If all this wasn’t bad enough, people were railing that the federal government was not doing enough. Neither Secretary of Transportation Buttigieg - who, despite holding the SoT position for two years, blamed president Trump for the disaster - nor the President had been on-site to assess the situation. FEMA was refusing assistance. It should be noted, as already stated, the federal government has no Constitutional franchise to be involved nor to offer aid, but it has become customary for the President to visit the site of a disaster. Yet neither official cared to travel to the site until Orange Man Bad announced a scheduled visit.
That situations like this arise are not surprising. There are, according to statistics, at least 1000 train derailments annually. Much of this is eerily reminiscent of Ayn Rand’s Atlas Shrugged. As Ronald Reagan said, “The nine most terrifying words in the English language are ‘I’m from the government and I’m here to help.’” The government, especially the federal government, will always be inefficient and ineffective in dealing with situations like this. We must, therefore, work to get and keep the federal government out of circumstances in which it does not belong.
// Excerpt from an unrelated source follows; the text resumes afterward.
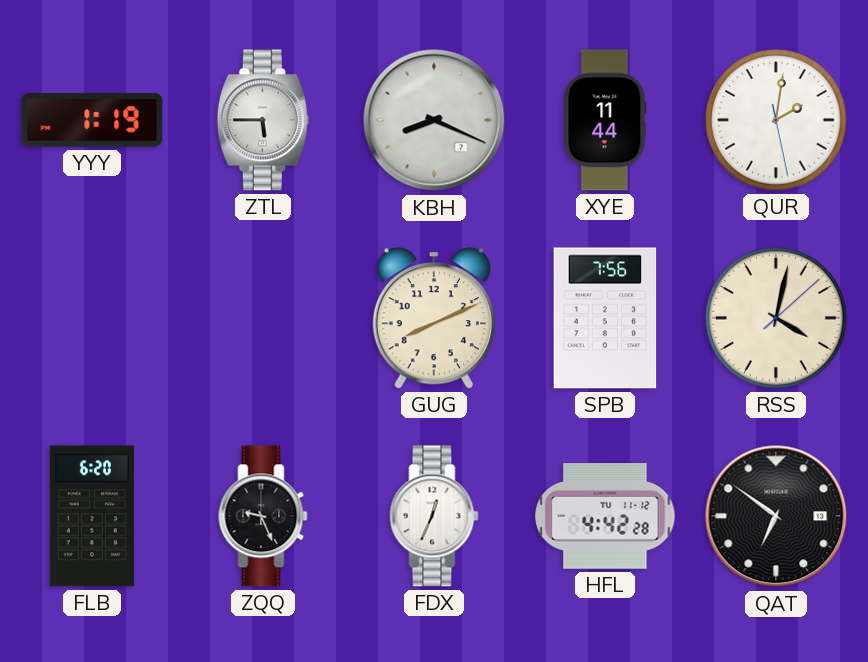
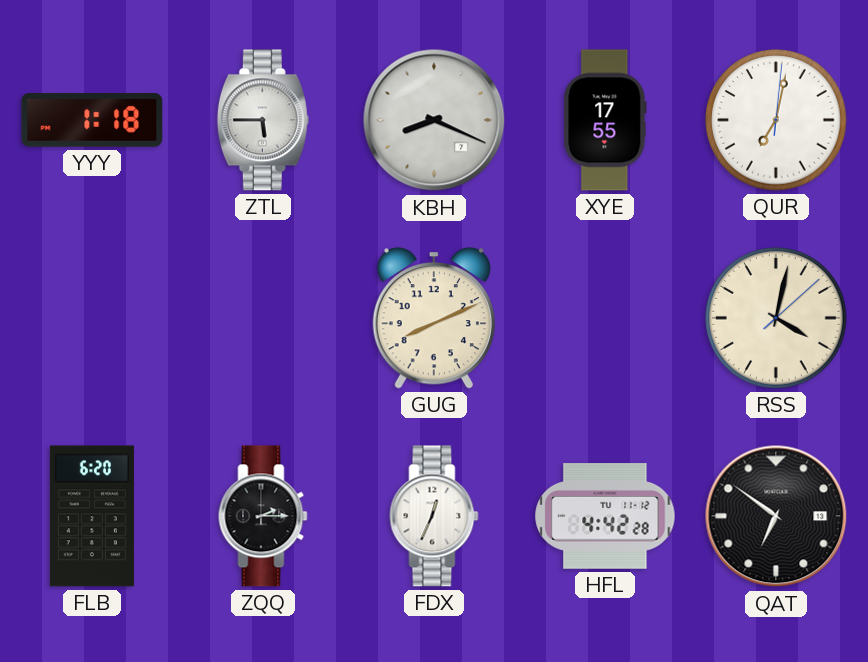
YYY: 1:19 -> 1:18
XYE: 11:44 -> 17:55
QUR: 2:01 -> 7:02
SPB: 7:56 -> none
ZQQ: 9:26 -> 2:15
Unless we do, millions of lives will continue be sacrificed as the government bureaucracy continues to use their safe and effective™ playbook.
Where the feds are concerned, we should all take Nancy Reagan's advice, and "Just say no!"
I have ZERO doubt that the federal government is LYING through thier teeth about the hazards of what is happening in East Palestine, Ohio. There is no way they can keep pushing the "green" narrative while doing next to nothing to clean up this HUMONGOUS MESS they created by BURNING these toxic chemicals.
"The same people who protested the Dakota Access Pipeline six years ago have been notably absent throughout the past four weeks.
https://www.westernjournal.com/erin-brockovich-breaks-silence-visit-east-palestine-biden-wont-like-say/
The government can run but they can not hide where this one is concerned. There are A LOT of people that are going to hold their feet to the chemical fire on this one.